Video 1 - Factoring, Radical Expressions, Rational Exponents
This segment covers factoring in general for polynomials of several variables, reviewing the techniques for binomials, trinomials and factoring by grouping for polynomials with more than three terms. Also covered are examples where unknowns appear as exponents.
- Operations on Rational Expressions.
This segment reviews addition, subtraction, multiplication, and division of rational expressions at the college algebra or precalculus level of difficulty.
This segment reviews the properties of radicals and covers the simplification of algebraic expressions in several variables with radicals. Rationalizing denominators is also covered.
This segment reviews the laws of exponents and covers simplification of algebraic expressions involving rational number exponents as well as factoring with negative and rational exponents.
Video 2 - Complex Numbers, Word Problems, Linear Equations.
This segment covers addition, subtraction, multiplication, conjugation, and division of complex numbers and their use in solution of quadratic equations.
- Solving Linear Equations.
This segment reviews strategies for solving linear equations of college algebra or precalculus level of difficulty which can be rearranged to linear form.
This segment covers word problems of college algebra or precalculus level of difficulty including problems of mixtures, speed, distance and time, and interest rates.
- Solving Quadratic Equations.
This segment covers solution of equations which can be rearranged to quadratic form. The methods of solution by factoring, by completing the square, and by quadratic formula are all covered.
Video 3 - Inequalities, Absolute Value Equations, Polynomial
This segment covers equations in general, some involving radicals which can be rearranged to linear or quadratic form. Only real roots are considered for this segment.
This segment covers inequalities in one variable including examples with factored polynomials, with rational expressions, as well as compound inequalities.
- Absolute Value Inequalities.
This segment reviews the definition and properties of absolute value and absolute value inequalities as well as solution of absolute value inequalities.
- Polynomial and Rational Inequalities.
This segment covers polynomial and rational inequalities in general in one variable. The examples covered are at the college algebra or precalculus level of difficulty.
Video 4 - Circles, Equations of Straight Lines, Functions
- Circles, The Midpoint Formula, and The Distance Formula.
This segment covers analytic geometry problems involving distances between pairs of points, midpoints, and determination of radius and center for quadratic equations of two variables which describe circles.
- Equations of Straight Lines.
This segment covers slope, its meaning, as well as methods for calculation. Perpendicular and parallel lines, point-slope form for equations of lines, and general form for linear equations in two variables are covered.
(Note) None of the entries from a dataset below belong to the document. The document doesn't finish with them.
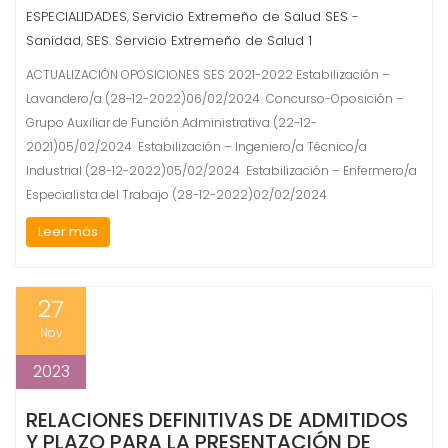
ESPECIALIDADES
Servicio Extremeño de Salud SES -
,
Sanidad
SES. Servicio Extremeño de Salud 1
,
ACTUALIZACIÓN OPOSICIONES SES 2021-2022 Estabilización –
Lavandero/a (28-12-2022)06/02/2024 Concurso-Oposición –
Grupo Auxiliar de Función Administrativa (22-12-
2021)05/02/2024 Estabilización – Ingeniero/a Técnico/a
Industrial (28-12-2022)05/02/2024 Estabilización – Enfermero/a
Especialista del Trabajo (28-12-2022)02/02/2024
Leer más
27
Nov
2023
RELACIONES DEFINITIVAS DE ADMITIDOS
Y PLAZO PARA LA PRESENTACIÓN DE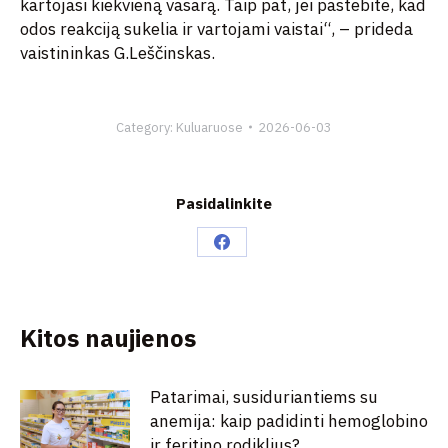
kartojasi kiekvieną vasarą. Taip pat, jei pastebite, kad
odos reakciją sukelia ir vartojami vaistai“, – prideda
vaistininkas G.Leščinskas.
Category:
Kuluaruose
2026-06-03
Pasidalinkite
Share
on
Facebook
Kitos naujienos
Patarimai, susiduriantiems su
anemija: kaip padidinti hemoglobino
ir feritino rodiklius?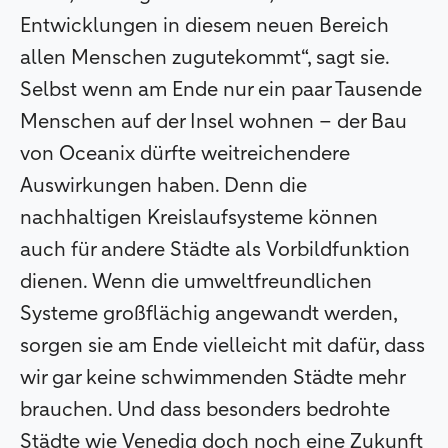
Entwicklungen in diesem neuen Bereich
allen Menschen zugutekommt“, sagt sie.
Selbst wenn am Ende nur ein paar Tausende
Menschen auf der Insel wohnen – der Bau
von Oceanix dürfte weitreichendere
Auswirkungen haben. Denn die
nachhaltigen Kreislaufsysteme können
auch für andere Städte als Vorbildfunktion
dienen. Wenn die umweltfreundlichen
Systeme großflächig angewandt werden,
sorgen sie am Ende vielleicht mit dafür, dass
wir gar keine schwimmenden Städte mehr
brauchen. Und dass besonders bedrohte
Städte wie Venedig doch noch eine Zukunft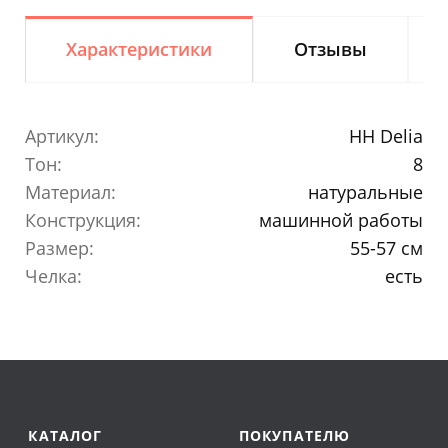
Характеристики
Отзывы
Артикул:
HH Delia
Тон:
8
Материал:
натуральные
Конструкция:
машинной работы
Размер:
55-57 см
Челка:
есть
КАТАЛОГ
ПОКУПАТЕЛЮ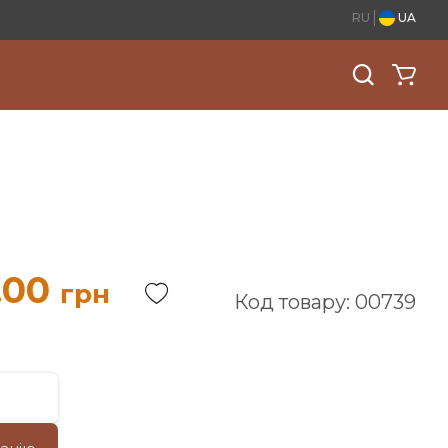
RU
UA
.00
грн
Код товару: 00739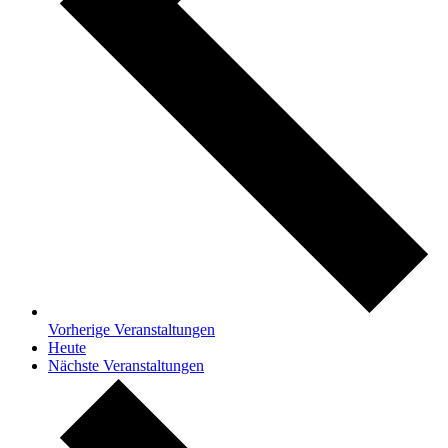
Vorherige
Veranstaltungen
Heute
Nächste
Veranstaltungen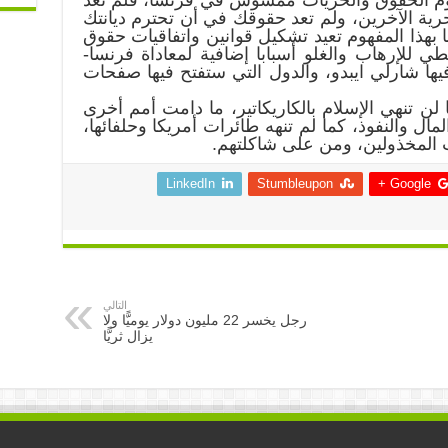
هوم الحقوق والحريات ممسوس في فرنسا، فلم تعد
ية الآخرين، ولم تعد حقوقك في أن تحترم ديانتك
هذا المفهوم تعيد تشكيل قوانين واتفاقيات حقوق
للإرهاب والغلو أسبابا إضافية لمعاداة فرنسا-
يها شارلي ايبدو، والدول التي ستفتح فيها صفحات
لن تنهي الإسلام بالكاريكاتير، ما دامت أمم أخرى
ال والنفوذ، كما لم تنهه طائرات أمريكا وحلفائها،
 المخذولين، ومن على شاكلتهم.
LinkedIn
Stumbleupon
Google +
التالي
رجل يخسر 22 مليون دولار يوميًّا ولا
يزال ثريًّا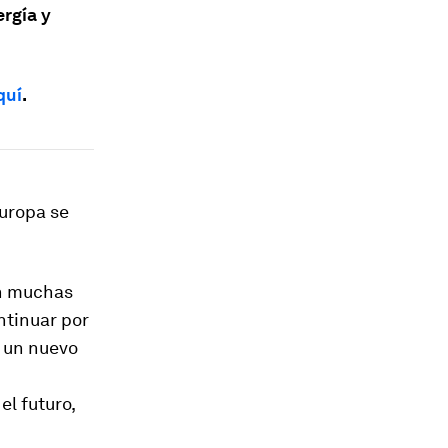
ergía y
quí
.
uropa se
en muchas
ntinuar por
r un nuevo
l futuro,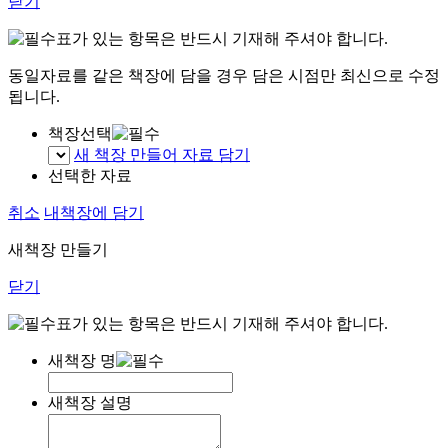
닫기
표가 있는 항목은 반드시 기재해 주셔야 합니다.
동일자료를 같은 책장에 담을 경우 담은 시점만 최신으로 수정
됩니다.
책장선택
새 책장 만들어 자료 담기
선택한 자료
취소
내책장에 담기
새책장 만들기
닫기
표가 있는 항목은 반드시 기재해 주셔야 합니다.
새책장 명
새책장 설명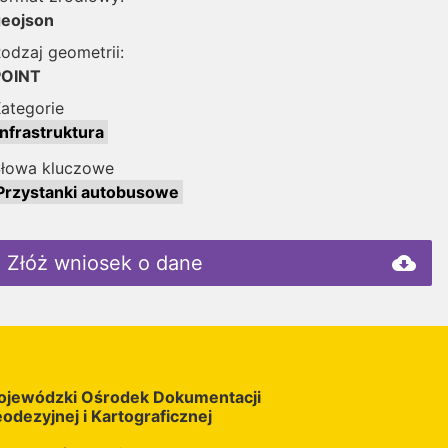
eojson
odzaj geometrii:
POINT
ategorie
Infrastruktura
łowa kluczowe
Przystanki autobusowe
Złóż wniosek o dane
cloud_download
jewódzki Ośrodek Dokumentacji
odezyjnej i Kartograficznej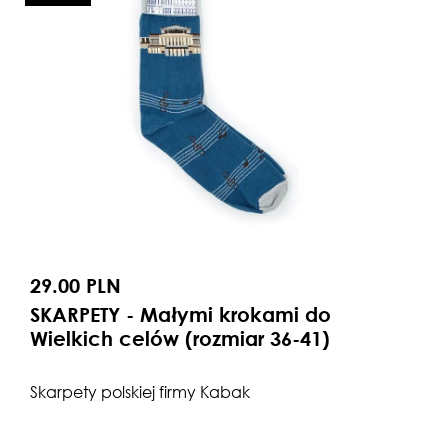
29.00 PLN
SKARPETY - Małymi krokami do
Wielkich celów (rozmiar 36-41)
Skarpety polskiej firmy Kabak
This segment covers the mathematical definition of the word "function", the function notation, computation of values of given functions, problems of finding domains for functions specified by algebraic expressions, as well as the difference quotient.
This segment covers elementary graphing techniques for functions including definitions of even, odd, increasing, and decreasing functions.
Video 5- Graphs, Functions, Inverse & Quadratic Functions.
- Shifting and Reflecting Graphs.
This segment covers methods for vertical and/or horizontal shifting so as to reduce graphing problems for functions to simpler forms. Examples involving absolute value, radicals, and quadratic and cubic functions are included.
This segment covers This segment covers addition, subtraction, multiplication, division and composition of functions.
This segment covers the definition of mutually inverse functions, one-to-oneness, problems of showing given pairs of functions to be mutually inverse, the horizontal line test for one-to-oneness and problems of finding inverses for given functions.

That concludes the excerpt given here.